Sometimes they also get requests that are a bit removed from their core research interests, and then it is clear that they are being asked just because they are women, which is rather awkward.
Of course, what I just said about women holds for other groups as well. I have been on both sides of this. Recently, some colleagues asked me if I could join the organizing committee for a workshop they are organizing: they had already planned everything, but the research center that would host the workshop had asked them to have at least one Europe-based person on the organizing committee. I was happy to help them out. I have also been a program committee chair for major conferences, struggling to put together a program committee that could satisfy diversity requirements across all the dimensions mandated by the steering committee.
There is no easy answer. For scientific events, and for decision-making that steers the direction of the computing community, I think that the benefits of diversity are such that it makes sense to ask some people to take on an unfair burden. Maybe, to make it worth it, we should give more weight to “service to the computing community” when we evaluate promotion cases and tenure cases.

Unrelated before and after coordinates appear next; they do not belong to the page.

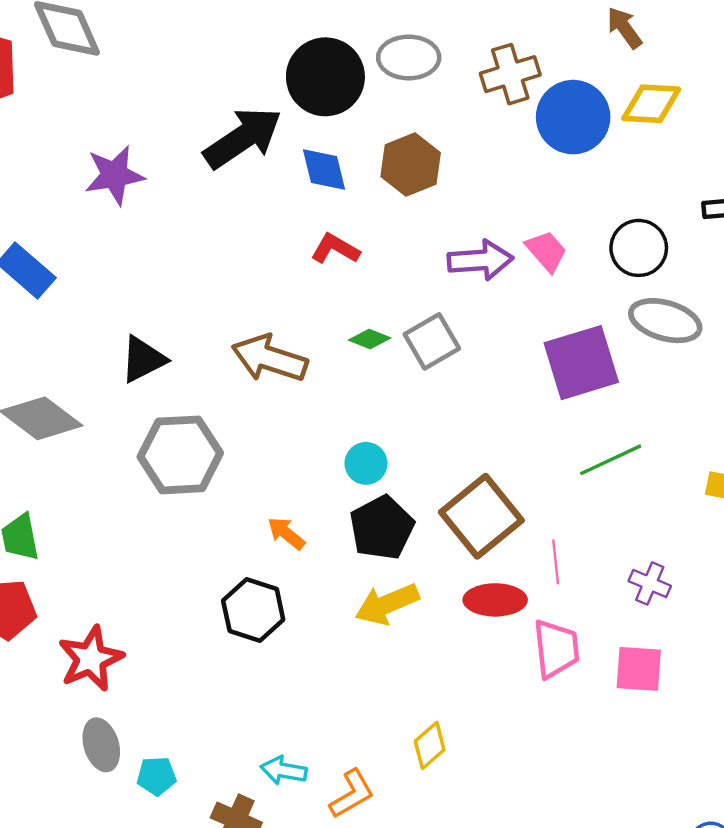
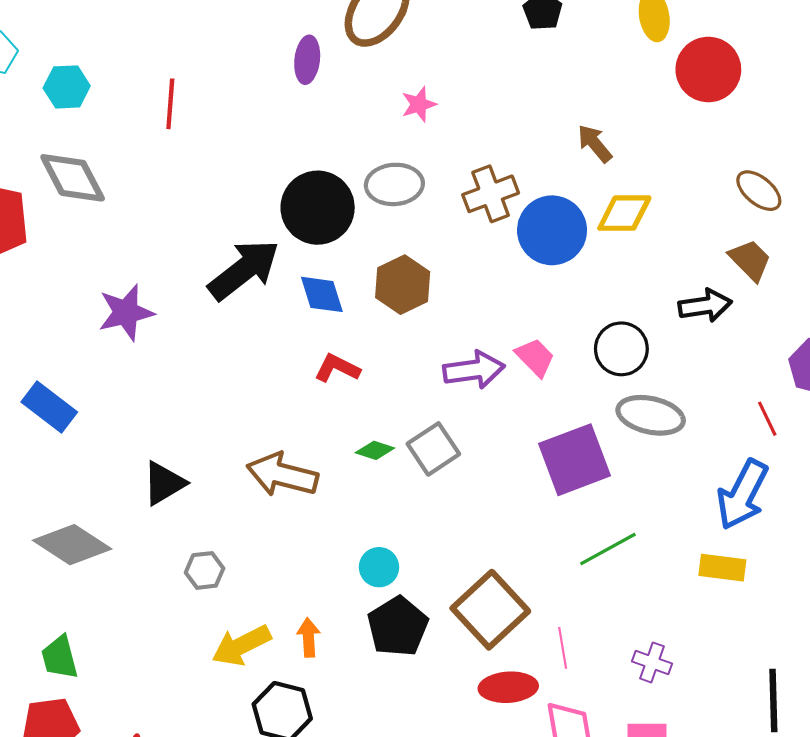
gray hexagon: (180, 455) -> (205, 570), size x0.5
orange arrow: (286, 533) -> (309, 637), turned 51
yellow arrow: (387, 604) -> (241, 645), moved

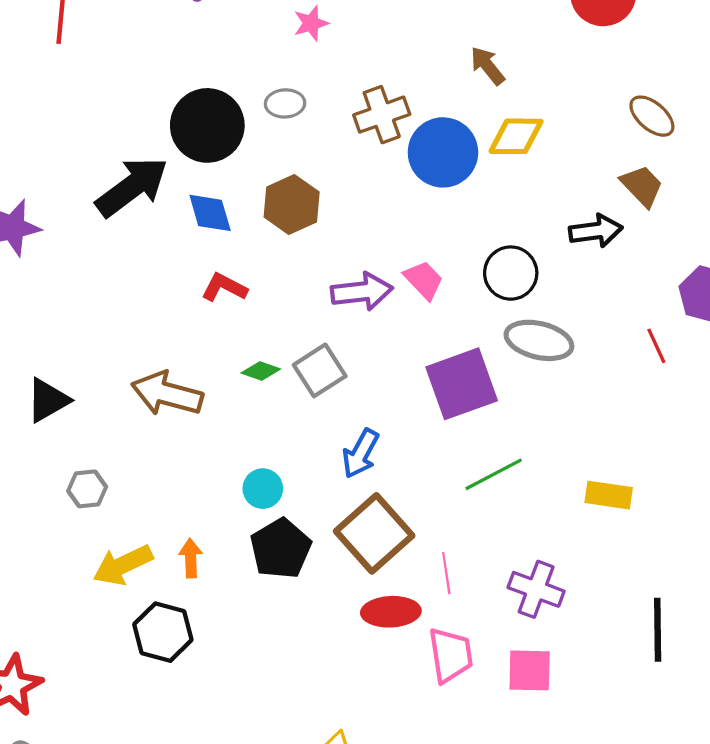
gray ellipse: (394, 184) -> (285, 103), size x0.7
blue arrow: (742, 495) -> (360, 454), moved, size x0.7
purple cross: (652, 662) -> (536, 589), size x1.4

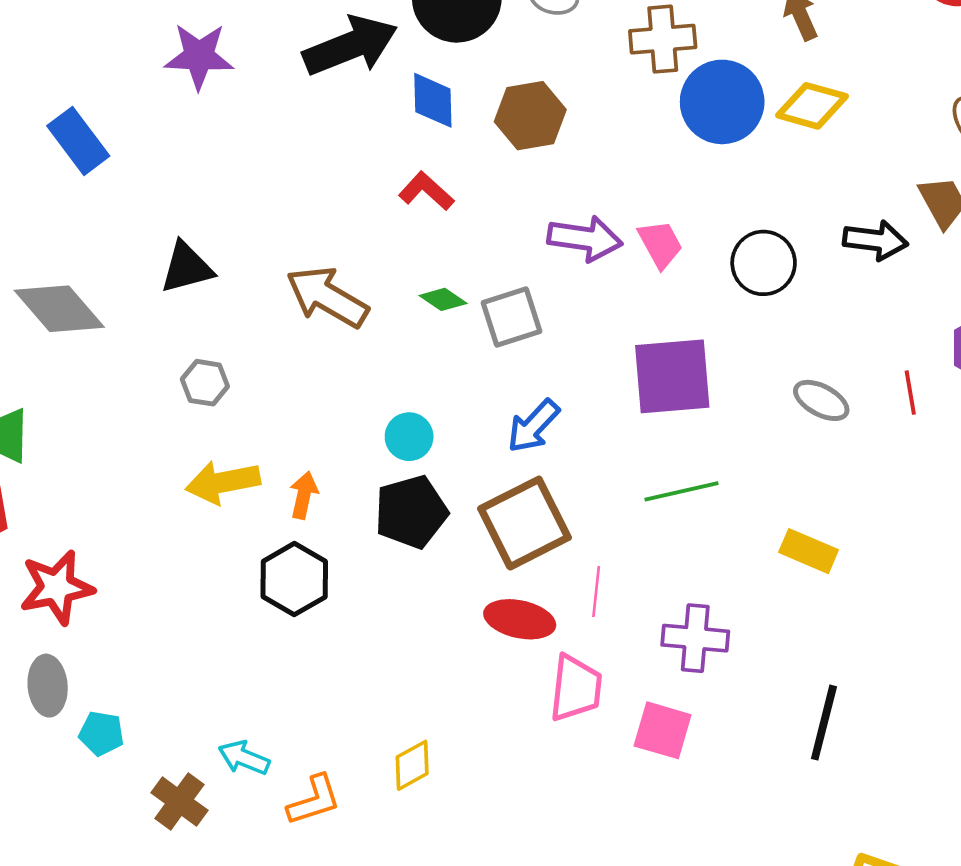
gray ellipse: (539, 340) -> (821, 400), moved, size x0.7
purple cross: (536, 589) -> (695, 638), turned -30
black hexagon: (163, 632) -> (294, 579), moved

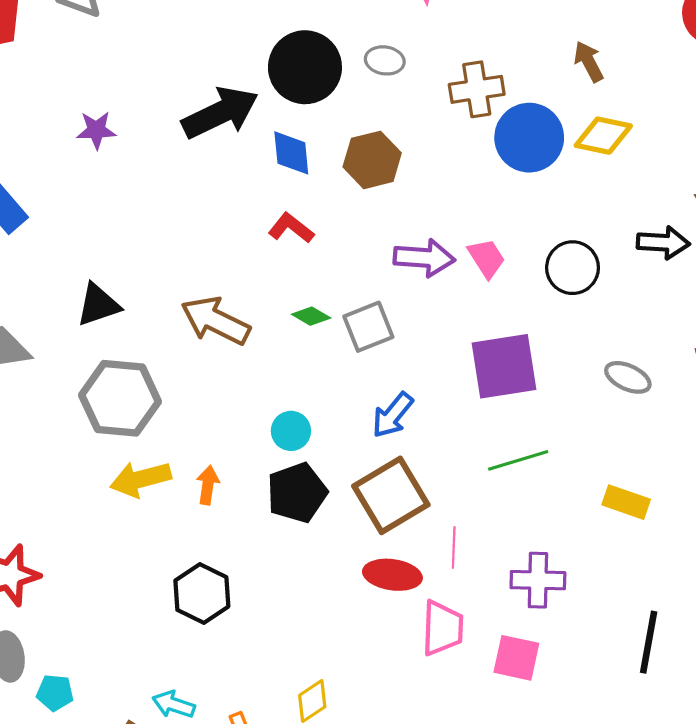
purple star: (199, 56) -> (96, 130), size x0.7
gray hexagon: (205, 383) -> (120, 398), size x2.0
black hexagon: (294, 579) -> (202, 594), moved

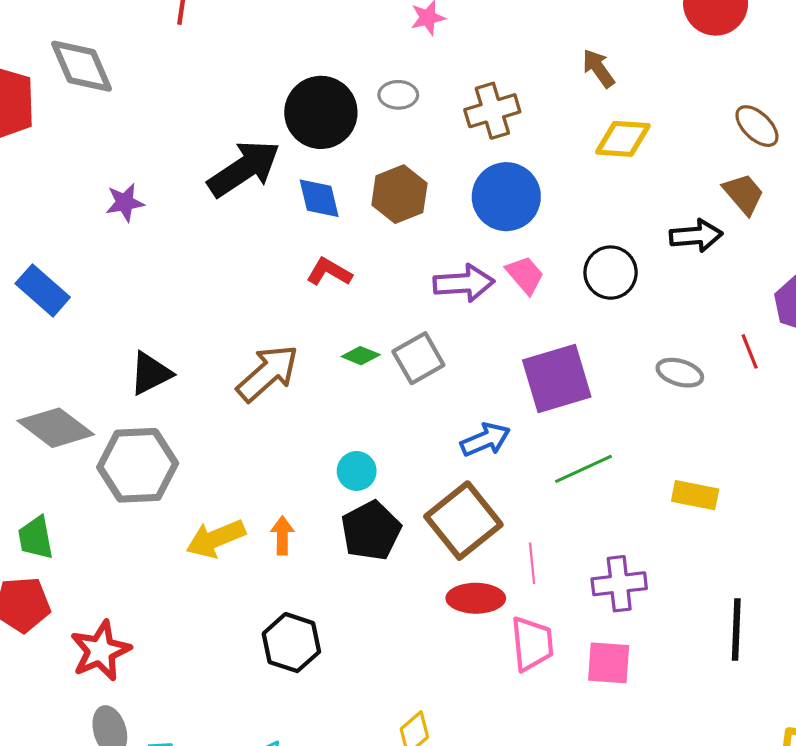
blue circle: (529, 138) -> (506, 197), moved
brown arrow: (216, 321) -> (268, 373), turned 120
gray hexagon: (120, 398) -> (138, 465), moved
blue arrow: (393, 415) -> (485, 440), moved, turned -144

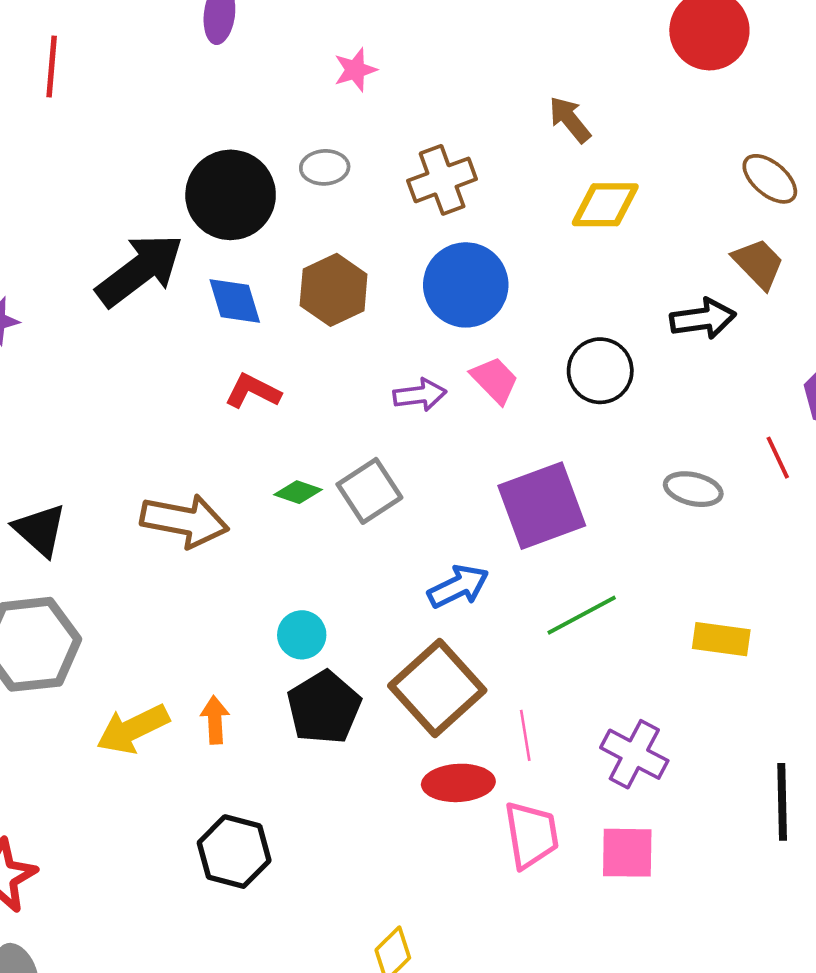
purple arrow: (464, 283) -> (420, 395), size x0.7
black triangle: (151, 373) -> (40, 530), turned -48
brown arrow: (268, 373) -> (185, 521), turned 56
purple cross: (619, 584) -> (634, 754), turned 38

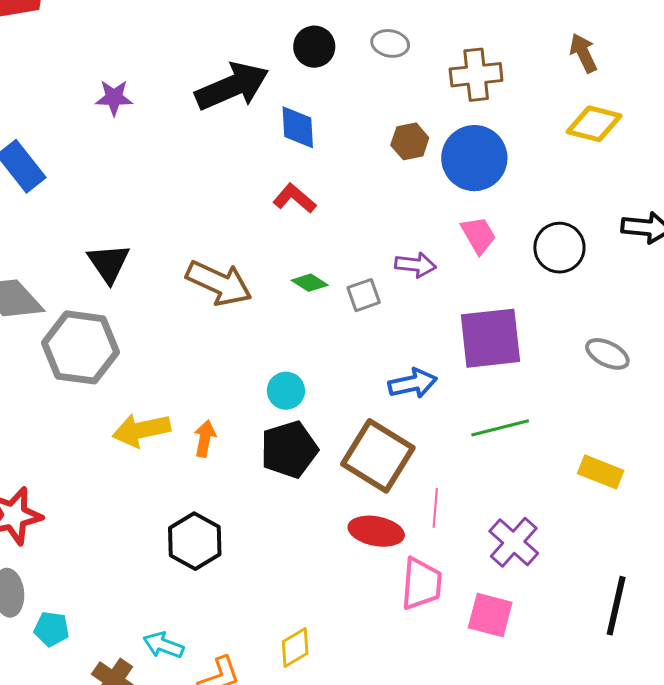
black circle: (231, 195) -> (314, 47), size x0.6
brown hexagon: (334, 290) -> (410, 141), moved, size x0.7
purple arrow: (420, 395) -> (415, 265), moved
gray square: (369, 491) -> (364, 295), size x0.7
brown square: (437, 688) -> (378, 456), turned -30

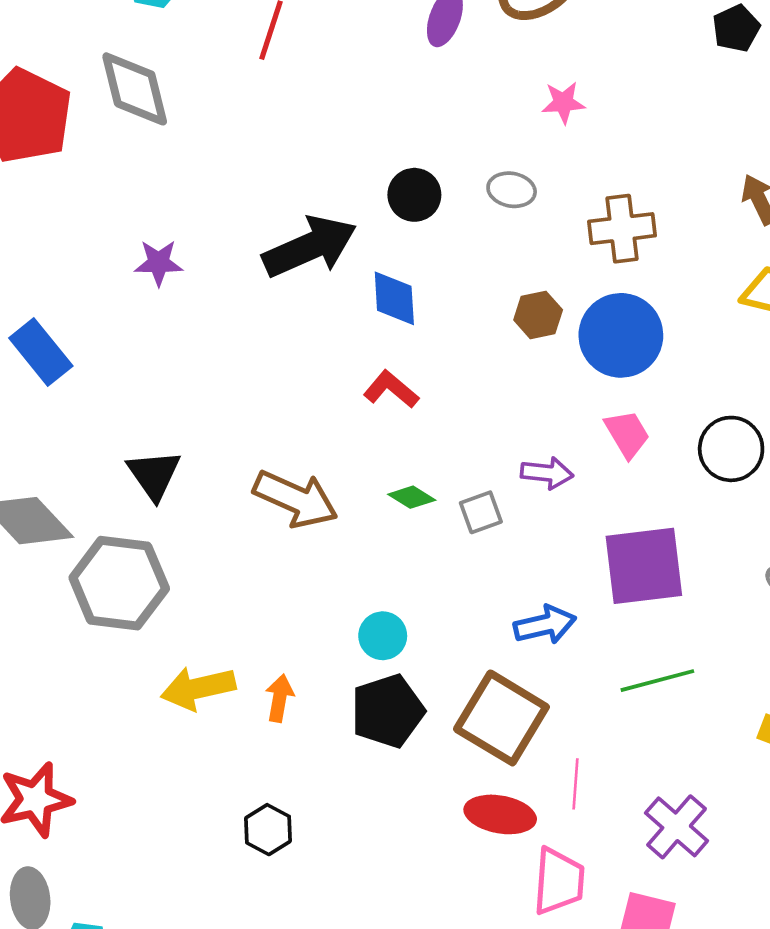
black hexagon: (195, 541) -> (268, 830), size x0.7

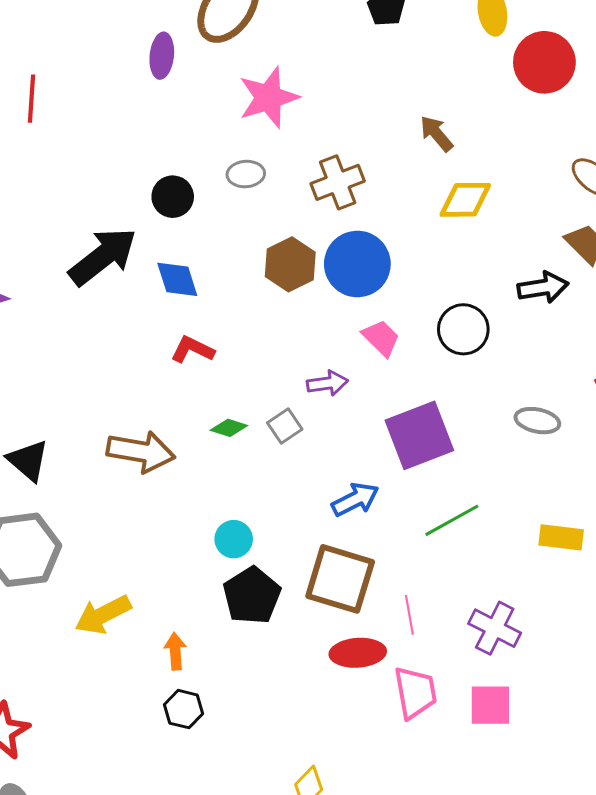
pink star: (563, 103) -> (269, 98), size x1.8
brown hexagon: (538, 315) -> (290, 264), size x1.4
orange arrow: (279, 698) -> (175, 651), moved

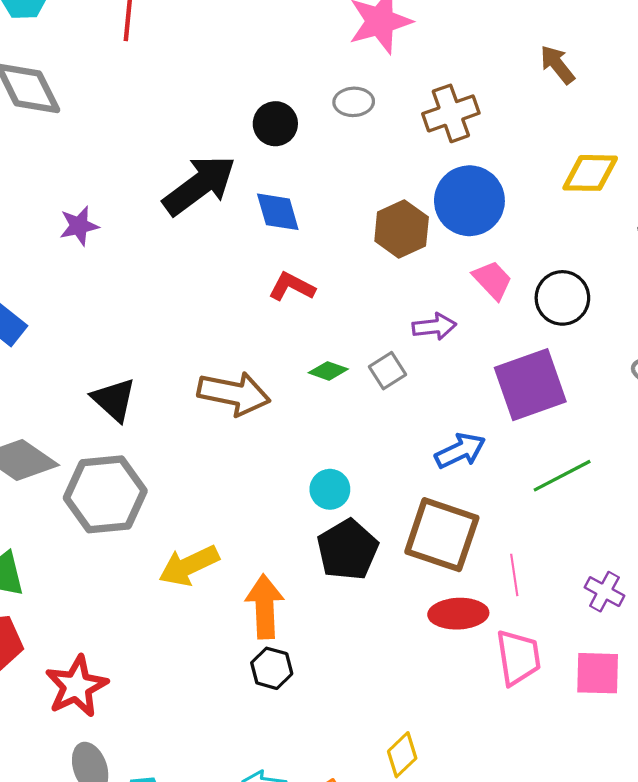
yellow diamond: (465, 200) -> (590, 173), moved
brown hexagon: (290, 264) -> (402, 229), moved
black circle: (463, 329) -> (562, 298), moved
purple cross: (495, 628) -> (604, 592), size x0.7
orange arrow: (175, 651) -> (265, 607), size x1.6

In terms of tokenism, the main thing to avoid is to reduce a person that belongs to an underrepresented group just to their membership in that group, and we should never expect them to speak as a “representative” of it. For example, in a group in which there is only one African American computer scientist, we should not expect them to speak about the “African American view” on a certain issue any more than we might expect another colleague to provide a “white male heterosexual view” on another issue. We all have our own unique stories, our deeply felt values, and our hard-gained experiences, and this is what we can share. Of course, the more diverse is a group of people, the more there is a chance that someone’s stories and insights are new and enriching to someone else whose life and experiences have been very different.
Learn More About Dr. Luca Trevisan
Luca Trevisan is a professor of computer science at Bocconi University, where he holds the Fondazione Invernizzi Chair in Computer Science. Luca received his Dottorato (PhD) in 1997, from the Sapienza University of Rome, working with Pierluigi Crescenzi. After graduating, Luca was a post-doc at MIT and at DIMACS, and he was on the faculty of Columbia University, U.C. Berkeley, and Stanford, before returning to Berkeley in 2014 and, at long last, returning to Italy in 2019.
Luca’s research is in theoretical computer science, with a focus on computational complexity, on the analysis of algorithms, on the foundations of cryptography, and on topics at the intersection of theoretical computer science and pure mathematics.
Luca is a Fellow of the ACM and a member of the Accademia dei XL, Italy’s national academy of science. He received the 2000 Oberwolfach Prize, the 2000 Sloan Fellowship and an NSF CAREER Award. He was an invited speaker at the 2006 International Congress of Mathematicians. In 2019, he received an ERC Advanced Grant.